When >>847 makes chiptunes, he uses a genuine sound chip every time. He built a music machine that has a SID, Paula, YM2612, and 41 other retro sound chips
>>849 corrects people that say "GNU/Linux" by saying "GNU, Linux, X, and many other essential components are part of a modern OS, and Linux as a collective term works well enough."
>>853 promised himself to spend Christmas alone, but went to DQN nonetheless.
>>856 goes to parties cosplaying as Sailor Moon--whether they are costume parties or not.
>>856 goes to parties cosplaying as Sailor Moon, without shaving his Unix beard before.
>>858 Invented a beard that can change its own shape with robotic hair.
>>860 believes that he's "VIP quality" just because he knows where the secret area of VIP quality is.
>>861 relies on his own judgement to decide whenever something is VIP quality or not.
>>864 Played every NES game with the Power Glove to see what doesn't work.

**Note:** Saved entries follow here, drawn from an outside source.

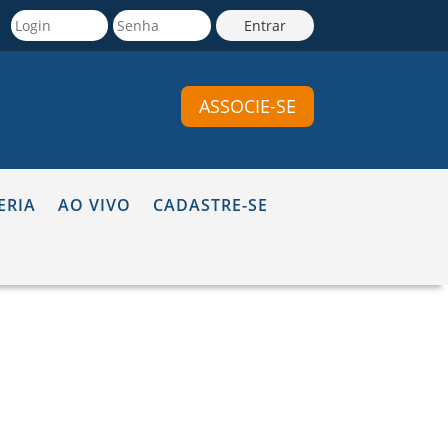
ASSOCIE-SE
ERIA
AO VIVO
CADASTRE-SE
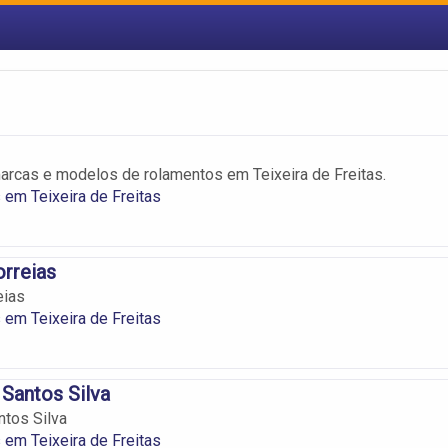
rcas e modelos de rolamentos em Teixeira de Freitas.
em Teixeira de Freitas
rreias
eias
em Teixeira de Freitas
Santos Silva
tos Silva
em Teixeira de Freitas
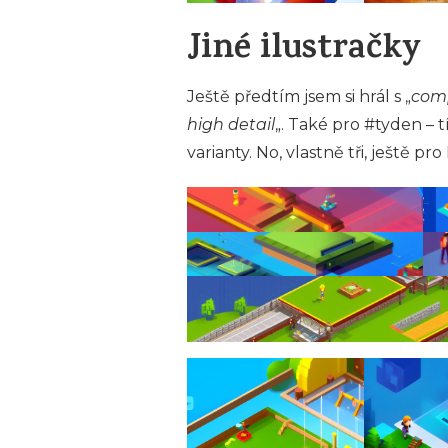
Jiné ilustračky
Ještě předtím jsem si hrál s „
comp
high detail
„. Také pro #tyden – 
varianty. No, vlastně tři, ještě p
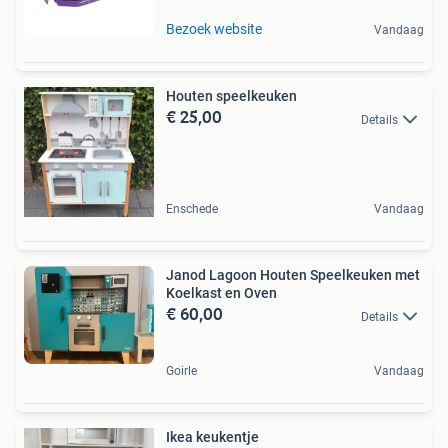
Bezoek website
Vandaag
Houten speelkeuken
€ 25,00
Details
Enschede
Vandaag
Janod Lagoon Houten Speelkeuken met
Koelkast en Oven
€ 60,00
Details
Goirle
Vandaag
Ikea keukentje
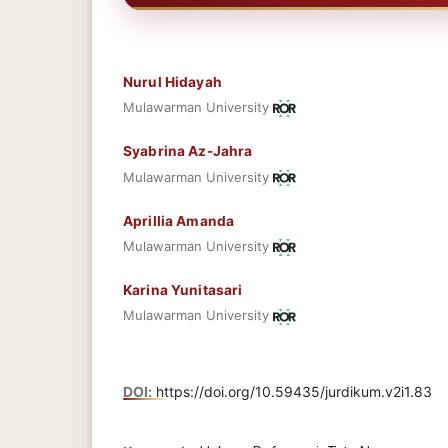
Nurul Hidayah
Mulawarman University
Syabrina Az-Jahra
Mulawarman University
Aprillia Amanda
Mulawarman University
Karina Yunitasari
Mulawarman University
DOI:
https://doi.org/10.59435/jurdikum.v2i1.83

After he did that, he got his Famicom to NES adapter to see what would happen with Famicom exclusive games.
>>866 Used an LJN Rollin' Rocker to control a Linux beard, the result was that the Unix beard shaved itself.
>>867 has been declared a hostile foreign power by the CIA after building a working, armed replica of the tank from Master Blaster.
>>868 Has a Gibson Flying V guitar that actually flies, up to mach 2.2 at an altitude of 90,000 feet.
>>869 killed himself, believing he would go to Gensokyo and meet an unnamed book-reading youkai.
>>871 Attached a microchip to his brain so he can control machinery without even pushing a button or giving a voice command.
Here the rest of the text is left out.